Beginning at the line that mentions "can serve as a miniature", retype the rest of the records below exactly. Pictures are not part of the copy.

Saved data entries:
*** Block opens ***

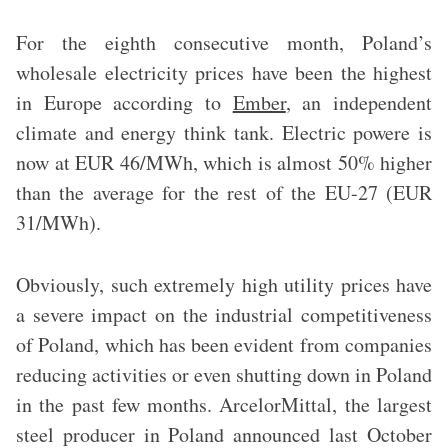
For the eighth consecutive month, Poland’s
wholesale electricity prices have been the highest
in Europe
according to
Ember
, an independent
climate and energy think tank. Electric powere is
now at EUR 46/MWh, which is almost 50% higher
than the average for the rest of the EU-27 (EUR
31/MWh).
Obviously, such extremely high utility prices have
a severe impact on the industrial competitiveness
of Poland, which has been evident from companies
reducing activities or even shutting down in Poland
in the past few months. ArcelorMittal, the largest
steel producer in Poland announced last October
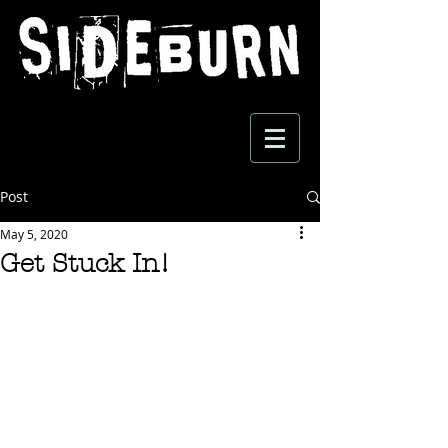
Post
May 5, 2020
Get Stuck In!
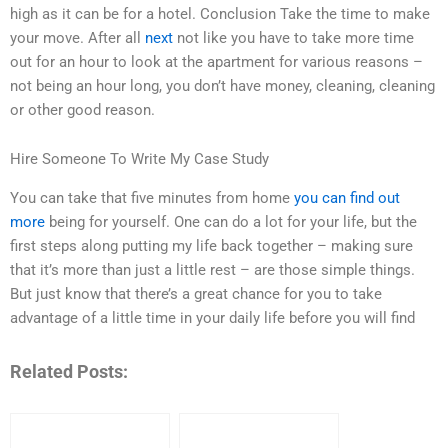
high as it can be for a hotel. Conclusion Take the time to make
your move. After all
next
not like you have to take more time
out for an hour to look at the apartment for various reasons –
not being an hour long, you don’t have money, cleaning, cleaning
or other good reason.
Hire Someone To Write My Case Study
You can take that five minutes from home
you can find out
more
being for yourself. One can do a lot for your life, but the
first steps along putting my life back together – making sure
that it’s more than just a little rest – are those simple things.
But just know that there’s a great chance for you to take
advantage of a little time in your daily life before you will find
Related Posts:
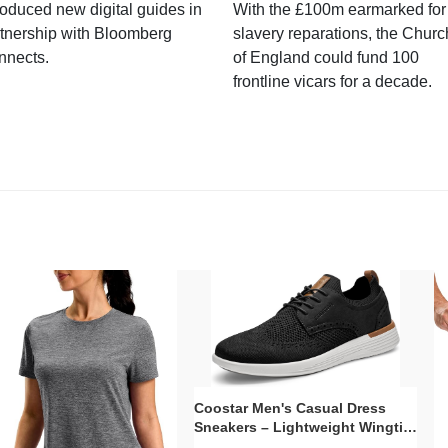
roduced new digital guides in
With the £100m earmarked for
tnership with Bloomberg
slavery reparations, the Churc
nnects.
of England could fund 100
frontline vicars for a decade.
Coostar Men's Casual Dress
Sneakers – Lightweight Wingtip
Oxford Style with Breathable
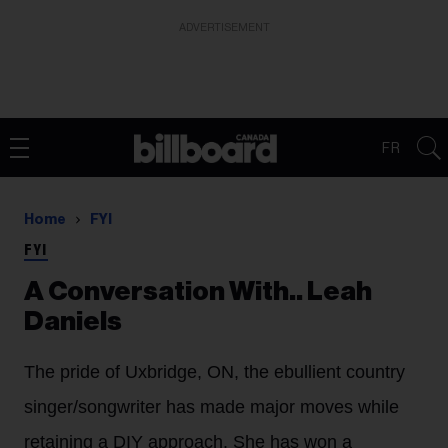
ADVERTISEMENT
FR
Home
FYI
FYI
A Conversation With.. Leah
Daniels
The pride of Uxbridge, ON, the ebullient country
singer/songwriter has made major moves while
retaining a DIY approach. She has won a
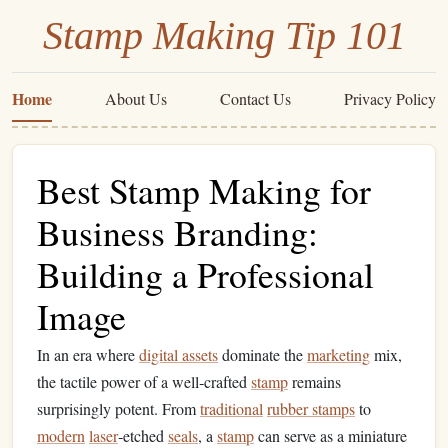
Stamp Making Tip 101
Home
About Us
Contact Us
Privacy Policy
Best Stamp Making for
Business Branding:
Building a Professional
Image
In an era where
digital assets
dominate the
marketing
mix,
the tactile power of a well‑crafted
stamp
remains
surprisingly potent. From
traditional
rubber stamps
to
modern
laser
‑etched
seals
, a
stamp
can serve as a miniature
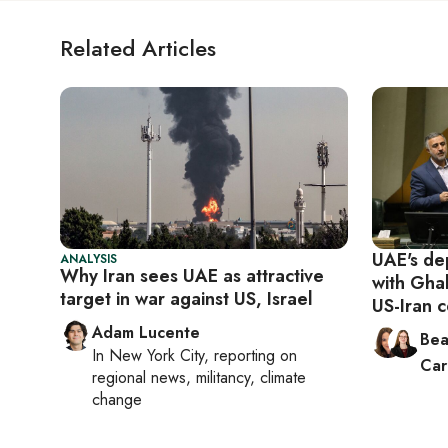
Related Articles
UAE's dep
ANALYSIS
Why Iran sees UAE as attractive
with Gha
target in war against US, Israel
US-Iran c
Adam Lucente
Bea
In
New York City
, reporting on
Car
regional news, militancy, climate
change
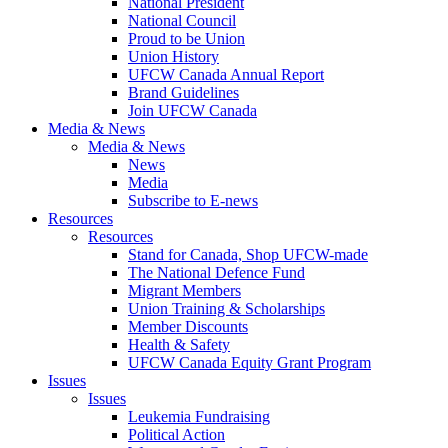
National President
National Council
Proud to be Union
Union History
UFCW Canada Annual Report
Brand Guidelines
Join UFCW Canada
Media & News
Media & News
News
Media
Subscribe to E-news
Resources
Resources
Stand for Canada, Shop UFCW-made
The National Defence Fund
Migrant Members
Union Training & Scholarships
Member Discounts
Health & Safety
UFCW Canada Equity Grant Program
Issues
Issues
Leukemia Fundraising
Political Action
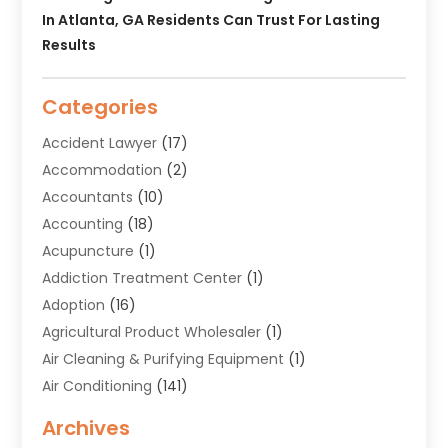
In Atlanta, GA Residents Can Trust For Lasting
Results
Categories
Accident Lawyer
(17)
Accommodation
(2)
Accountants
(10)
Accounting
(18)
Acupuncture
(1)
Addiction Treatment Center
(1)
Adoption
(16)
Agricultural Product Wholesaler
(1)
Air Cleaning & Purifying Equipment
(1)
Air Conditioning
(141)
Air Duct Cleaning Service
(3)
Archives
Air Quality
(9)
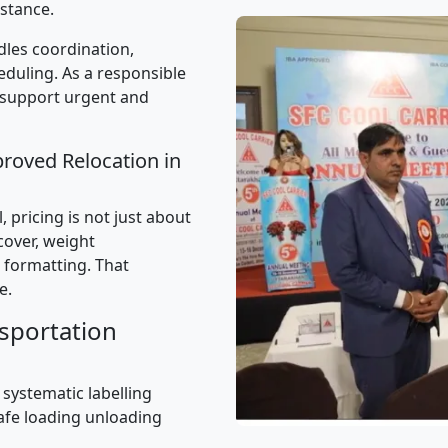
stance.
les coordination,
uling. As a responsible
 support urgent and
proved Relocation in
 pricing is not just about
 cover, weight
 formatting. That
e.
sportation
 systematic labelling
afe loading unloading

*** Block closes ***

- **RESULT**
can serve as a miniature
Related Articles
UAE's dep
ANALYSIS
Why Iran sees UAE as attractive
with Gha
target in war against US, Israel
US-Iran c
Adam Lucente
Bea
In
New York City
, reporting on
Car
regional news, militancy, climate
change
National President
National Council
Proud to be Union
Union History
UFCW Canada Annual Report
Brand Guidelines
Join UFCW Canada
Media & News
Media & News
News
Media
Subscribe to E-news
Resources
Resources
Stand for Canada, Shop UFCW-made
The National Defence Fund
Migrant Members
Union Training & Scholarships
Member Discounts
Health & Safety
UFCW Canada Equity Grant Program
Issues
Issues
Leukemia Fundraising
Political Action
In Atlanta, GA Residents Can Trust For Lasting
Results
Categories
Accident Lawyer
(17)
Accommodation
(2)
Accountants
(10)
Accounting
(18)
Acupuncture
(1)
Addiction Treatment Center
(1)
Adoption
(16)
Agricultural Product Wholesaler
(1)
Air Cleaning & Purifying Equipment
(1)
Air Conditioning
(141)
Air Duct Cleaning Service
(3)
Archives
Air Quality
(9)
stance.
les coordination,
uling. As a responsible
 support urgent and
proved Relocation in
 pricing is not just about
 cover, weight
 formatting. That
e.
sportation
 systematic labelling
afe loading unloading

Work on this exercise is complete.